Given data.
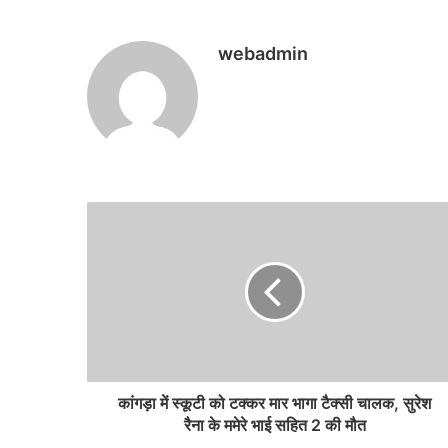
webadmin
कांगड़ा में स्कूटी को टक्कर मार भागा टैक्सी चालक, सुरेश
रैना के ममेरे भाई सहित 2 की मौत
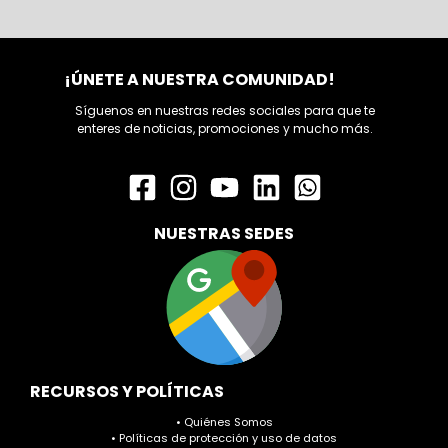
¡ÚNETE A NUESTRA COMUNIDAD!
Síguenos en nuestras redes sociales para que te
enteres de noticias, promociones y mucho más.
NUESTRAS SEDES
RECURSOS Y POLÍTICAS
• Quiénes Somos
• Políticas de protección y uso de datos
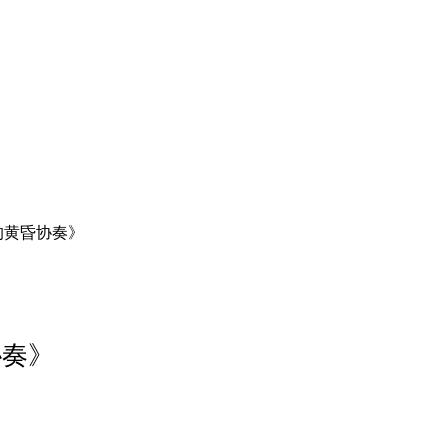
的黄昏协奏》
协奏》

Task objective. For the records above, give every line again exactly and skip the pictures.

Task answer.
webadmin
कांगड़ा में स्कूटी को टक्कर मार भागा टैक्सी चालक, सुरेश
रैना के ममेरे भाई सहित 2 की मौत
¡ÚNETE A NUESTRA COMUNIDAD!
Síguenos en nuestras redes sociales para que te
enteres de noticias, promociones y mucho más.
NUESTRAS SEDES
RECURSOS Y POLÍTICAS
• Quiénes Somos
• Políticas de protección y uso de datos
的黄昏协奏》
协奏》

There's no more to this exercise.